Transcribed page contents
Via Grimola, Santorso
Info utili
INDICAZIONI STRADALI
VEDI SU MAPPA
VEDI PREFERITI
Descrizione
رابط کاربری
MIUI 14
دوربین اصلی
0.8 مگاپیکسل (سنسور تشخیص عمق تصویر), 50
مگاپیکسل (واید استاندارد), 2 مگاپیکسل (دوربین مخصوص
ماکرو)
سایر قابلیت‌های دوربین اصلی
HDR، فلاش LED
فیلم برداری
...
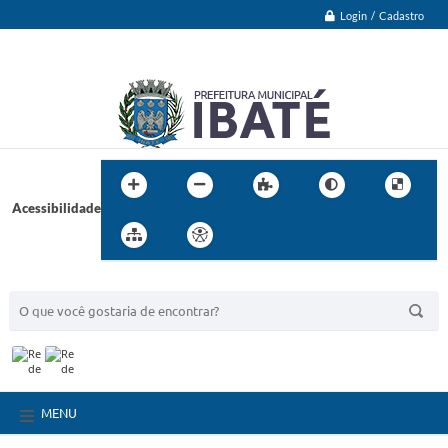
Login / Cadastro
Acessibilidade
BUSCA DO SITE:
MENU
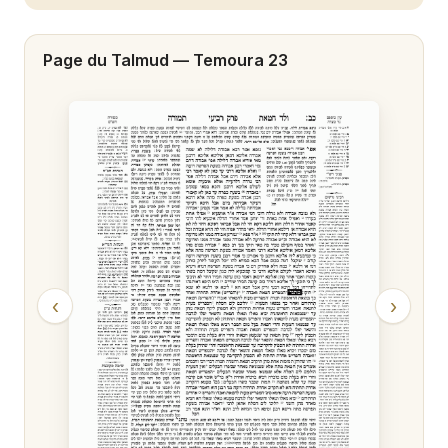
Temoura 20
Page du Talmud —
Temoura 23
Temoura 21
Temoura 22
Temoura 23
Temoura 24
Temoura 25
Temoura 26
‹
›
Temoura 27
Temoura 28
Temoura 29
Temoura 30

TO DO.
The lines above starting at the one that contains "مگاپیکسل (واید استاندارد), 2" and ending at the one that contains "فیلم برداری" must be transcribed exactly, and no other lines may appear.

REPLY.
مگاپیکسل (واید استاندارد), 2 مگاپیکسل (دوربین مخصوص
ماکرو)
سایر قابلیت‌های دوربین اصلی
HDR، فلاش LED
فیلم برداری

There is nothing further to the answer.